Q: At the Rio+20 conference in June, you will speak on behalf of indigenous peoples and their human rights, in terms of protecting their natural environment and creating sustainable development. What is the key message you hope to convey?
A: The thematic discussion of green economy and sustainability creates differences in views between the money-centred Western views and our indigenous life-centred worldview of our relationship to the sacredness of Mother Earth.
Many of our indigenous peoples globally are deeply concerned with the current economic globalisation model that looks at Mother Earth and nature as a resource to be owned, privatised and exploited for maximised financial return through the marketplace.
With this development model, indigenous peoples continue to be displaced from their lands, cultures and spiritual relationship to Mother Earth, and destruction to the life-sustaining capacity of nature and the ecosystem that sustains us and all life continues as well.
For the sake of humanity and the world as we know her, to survive, there must be a new paradigm of laws that redefine humanity and its governance relationship to the sacredness of Mother Earth and the natural world.
This includes the integration of the human-rights based approach, ecosystem approach and culturally- sensitive and knowledge-based approaches. The world must forge a new economic system that restores harmony with nature and among human beings.
We can only achieve balance with nature if there is equity among human beings.
At Rio+20, global governments must look cautiously at any green economy agenda that supports the commodification and financialisation of nature and take concerted action to initiate the development of a new framework that begins with a recognition that nature is sacred and not for sale and that the ecosystems of our Mother Earth have jurisprudence for conservation and protection.
Full recognition of land tenure of our place-based indigenous communities are the most effective measures for protecting the rich biological and cultural diversity of the world.
Q: What are the biggest threats to Indigenous people’s livelihoods today, and how can they be addressed?
A: Indigenous peoples from every region of the world continue to inhabit and maintain the last remaining sustainable ecosystems and biodiversity hotspots in the world.
Destructive mineral extractive industries continue to encroach on indigenous peoples’ traditional territories. Unconventional oil and extreme energy development, with the real-life effects of climate chaos, are directly affecting the wellbeing of indigenous peoples from the North to the Global South.
Indigenous peoples can contribute substantially to sustainable development, but they believe that a holistic framework for sustainable development should be promoted.
With the knowledge that development that violates human rights is by definition unsustainable, Rio+20 must affirm a human rights-based approach to sustainable development.
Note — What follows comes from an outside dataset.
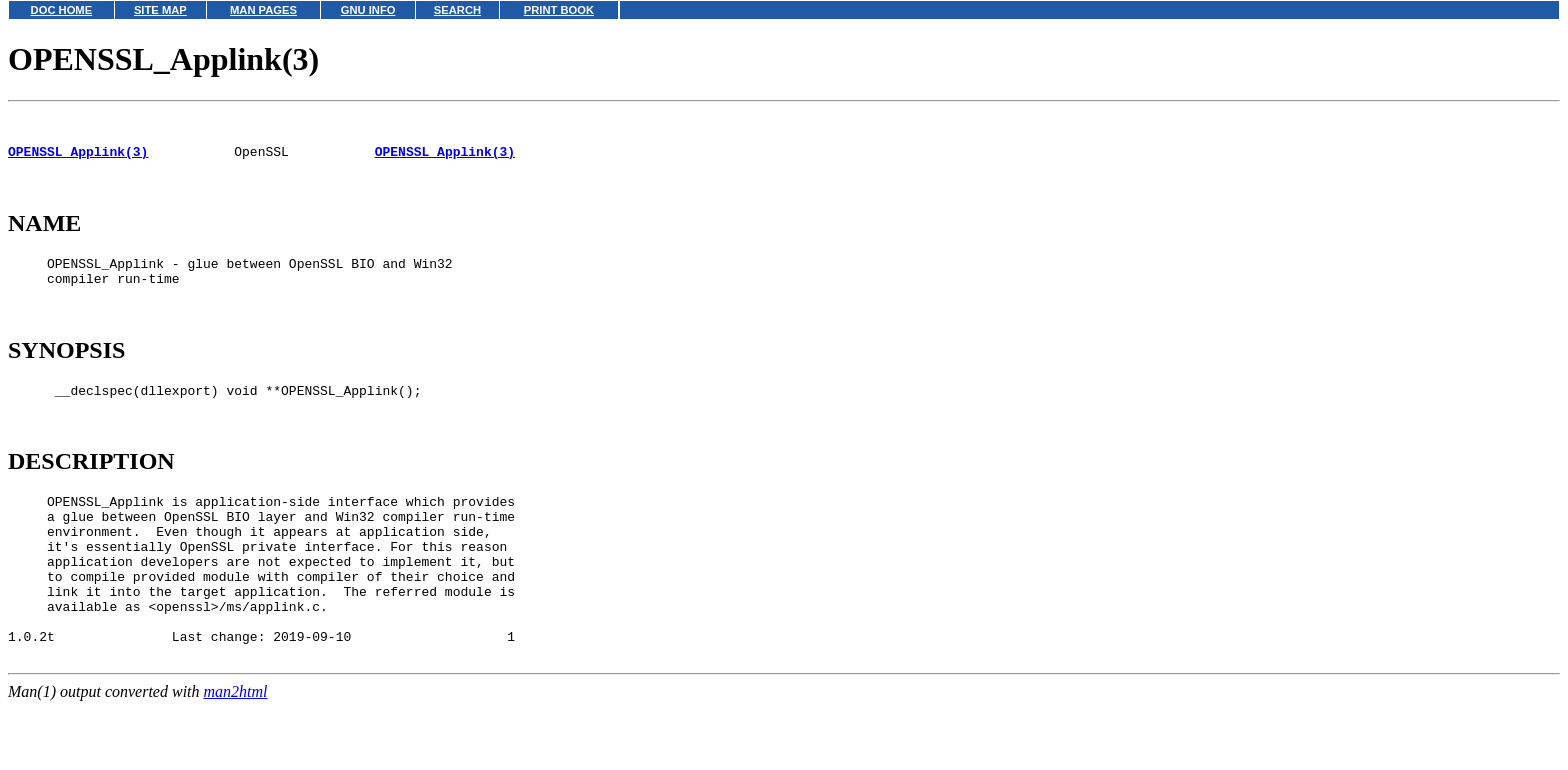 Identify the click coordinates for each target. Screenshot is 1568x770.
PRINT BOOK (559, 10)
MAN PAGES (263, 10)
Particularly, the U.N. Declaration on the Rights of Indigenous Peoples must serve as a key framework which underpins all international, national and sub-national policies and programs on sustainable development with regard to indigenous peoples.
Q: Recently, some non-governmental organisations (NGOs) expressed deep concern about the reversals on agreements made by governments in 1992 and say there’s no country taking leadership of or acting as a visionary role in the conference. Do you believe there is still hope for new, binding commitments?
A: Because of the climate chaos, financial instabilities and ecological devastation, the world doesn’t have an option to reverse the agreements made in 1992.
World leaders must remember the active participation of indigenous peoples in the Rio Earth Summit (UNCED 1992) and the parallel processes indigenous peoples organised, which resulted into the Kari- oca Indigenous Peoples’ Declaration.
Agenda 21 embraced the language of Kari-Oca that recognised the vital role of indigenous peoples in sustainable development and identified Indigenous Peoples as a Major Group. Rio+20 must reaffirm the commitments made by UNCED to indigenous peoples in 1992.